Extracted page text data
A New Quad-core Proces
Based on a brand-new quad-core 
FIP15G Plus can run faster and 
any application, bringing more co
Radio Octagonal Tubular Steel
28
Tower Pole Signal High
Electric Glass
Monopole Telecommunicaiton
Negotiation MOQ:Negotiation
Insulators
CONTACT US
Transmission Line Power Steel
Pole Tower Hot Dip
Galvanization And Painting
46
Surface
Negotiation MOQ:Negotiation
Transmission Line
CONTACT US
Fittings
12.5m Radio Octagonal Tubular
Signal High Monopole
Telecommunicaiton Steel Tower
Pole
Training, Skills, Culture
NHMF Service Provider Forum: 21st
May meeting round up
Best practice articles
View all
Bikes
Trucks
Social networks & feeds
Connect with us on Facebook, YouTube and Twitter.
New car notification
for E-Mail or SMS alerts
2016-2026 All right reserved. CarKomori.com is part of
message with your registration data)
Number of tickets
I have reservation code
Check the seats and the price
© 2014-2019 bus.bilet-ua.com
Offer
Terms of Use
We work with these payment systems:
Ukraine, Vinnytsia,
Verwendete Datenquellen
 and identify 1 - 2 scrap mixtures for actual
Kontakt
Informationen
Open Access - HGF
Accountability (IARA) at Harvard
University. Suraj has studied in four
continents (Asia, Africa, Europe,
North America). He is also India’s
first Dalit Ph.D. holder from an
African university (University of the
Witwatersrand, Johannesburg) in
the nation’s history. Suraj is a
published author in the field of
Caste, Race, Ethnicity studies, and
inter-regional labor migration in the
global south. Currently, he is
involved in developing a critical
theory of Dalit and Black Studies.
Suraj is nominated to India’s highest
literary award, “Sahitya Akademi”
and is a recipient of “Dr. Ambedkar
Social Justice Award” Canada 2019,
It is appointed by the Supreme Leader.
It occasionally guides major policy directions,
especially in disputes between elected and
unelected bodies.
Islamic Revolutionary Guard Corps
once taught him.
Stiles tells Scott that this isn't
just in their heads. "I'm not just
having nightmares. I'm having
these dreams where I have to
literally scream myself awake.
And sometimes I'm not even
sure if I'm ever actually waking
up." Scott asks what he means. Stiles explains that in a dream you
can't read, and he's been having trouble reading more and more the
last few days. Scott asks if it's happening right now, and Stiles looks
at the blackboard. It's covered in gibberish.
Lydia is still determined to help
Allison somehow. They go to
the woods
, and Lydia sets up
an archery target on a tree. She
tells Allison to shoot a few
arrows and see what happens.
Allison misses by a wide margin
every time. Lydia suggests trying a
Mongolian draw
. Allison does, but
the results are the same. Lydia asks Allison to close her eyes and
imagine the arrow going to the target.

__WORK REQUEST__. Give the count of lines in the data shown above that contain "having", and nothing else.

__OUTPUT FOR THIS TASK__. 2